> _To do_
Determine how many lines in the records below include the word "proposito" and output that number alone.

━━━ Dataset entries

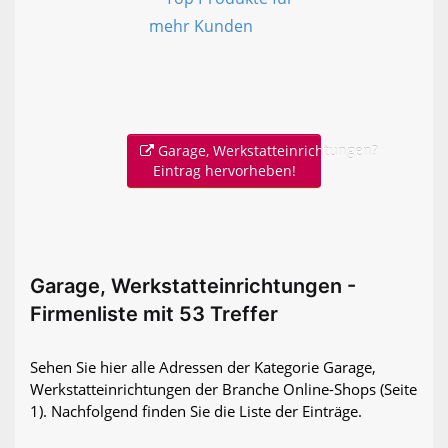
Garage, Werkstatteinrichtungen?
Eintrag hervorheben!
Garage, Werkstatteinrichtungen -
Firmenliste mit 53 Treffer
Sehen Sie hier alle Adressen der Kategorie Garage,
Werkstatteinrichtungen der Branche Online-Shops
(Seite
1)
. Nachfolgend finden Sie die Liste der Einträge.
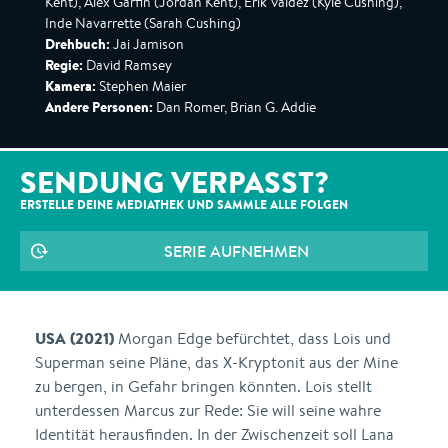
Kent), Alex Garfin (Jordan Kent), Erik Valdez (Kyle Cushing),
Inde Navarrette (Sarah Cushing)
Drehbuch:
Jai Jamison
Regie:
David Ramsey
Kamera:
Stephen Maier
Andere Personen:
Dan Romer, Brian G. Addie
SENDUNG VERPASST?
ERSTELLE DEINE MEDIATHEK UND SAMMLE ALLE
FOLGEN
SERIE AUFNEHMEN
USA (2021)
Morgan Edge befürchtet, dass Lois und
Superman seine Pläne, das X-Kryptonit aus der Mine
zu bergen, in Gefahr bringen könnten. Lois stellt
unterdessen Marcus zur Rede: Sie will seine wahre
Identität herausfinden. In der Zwischenzeit soll Lana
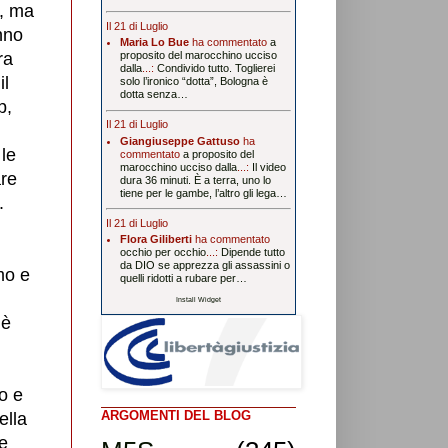
o, ma
Il 21 di Luglio
nno
Maria Lo Bue
ha commentato
a
ra
proposito del marocchino ucciso
dalla
...:
Condivido tutto. Toglierei
il
solo l’ironico “dotta”, Bologna è
dotta senza…
p,
Il 21 di Luglio
Giangiuseppe Gattuso
ha
le
commentato
a proposito del
marocchino ucciso dalla
...:
Il video
are
dura 36 minuti. È a terra, uno lo
tiene per le gambe, l’altro gli lega…
o.
Il 21 di Luglio
Flora Giliberti
ha commentato
occhio per occhio
...:
Dipende tutto
da DIO se apprezza gli assassini o
mo e
quelli ridotti a rubare per…
Install Widget
 è
o e
ARGOMENTI DEL BLOG
ella
 e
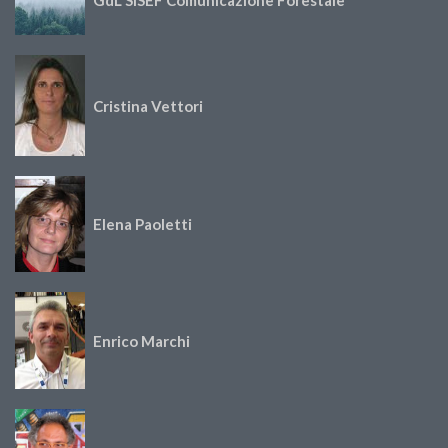
GdL SISEF Comunicazione Forestale
Cristina Vettori
Elena Paoletti
Enrico Marchi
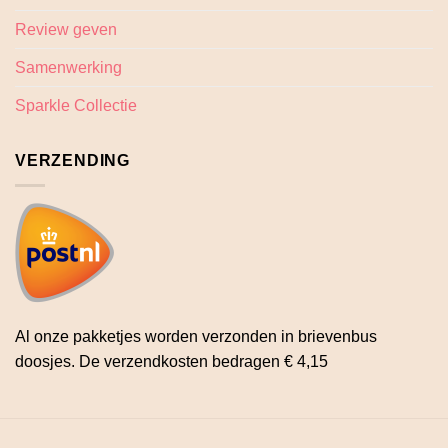
Review geven
Samenwerking
Sparkle Collectie
VERZENDING
Al onze pakketjes worden verzonden in brievenbus
doosjes. De verzendkosten bedragen € 4,15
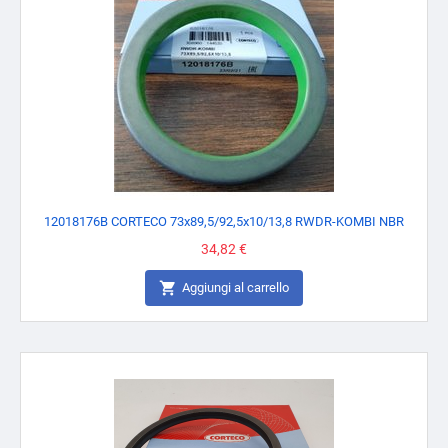
12018176B CORTECO 73x89,5/92,5x10/13,8 RWDR-KOMBI NBR
Prezzo
34,82 €

Aggiungi al carrello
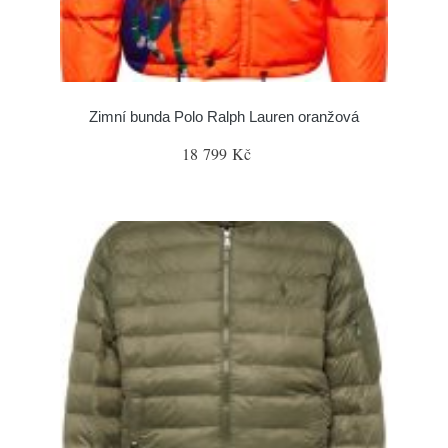
Zimní bunda Polo Ralph Lauren oranžová
18 799 Kč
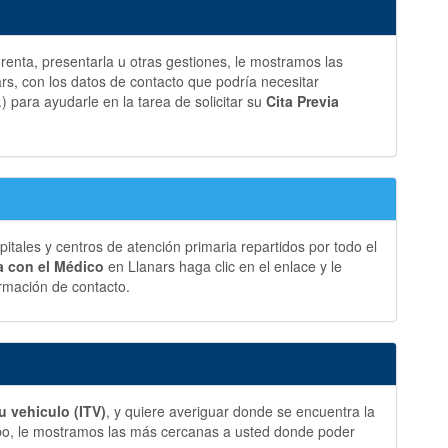
a renta, presentarla u otras gestiones, le mostramos las
s, con los datos de contacto que podría necesitar
.) para ayudarle en la tarea de solicitar su
Cita Previa
ales y centros de atención primaria repartidos por todo el
ia con el Médico
en Llanars haga clic en el enlace y le
rmación de contacto.
u vehiculo (ITV)
, y quiere averiguar donde se encuentra la
bo, le mostramos las más cercanas a usted donde poder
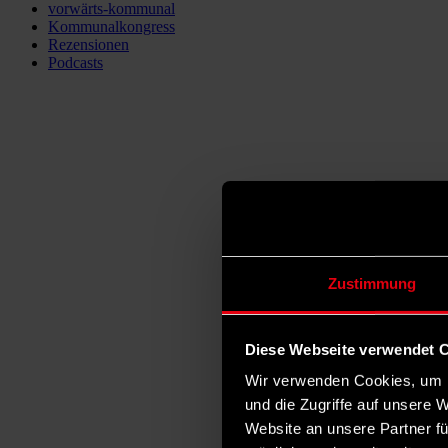
vorwärts-kommunal
Kommunalkongress
Rezensionen
Podcasts
Zustimmung
Diese Webseite verwendet 
Wir verwenden Cookies, um I
und die Zugriffe auf unsere 
Website an unsere Partner fü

━━━━━━

> _Final answer_
2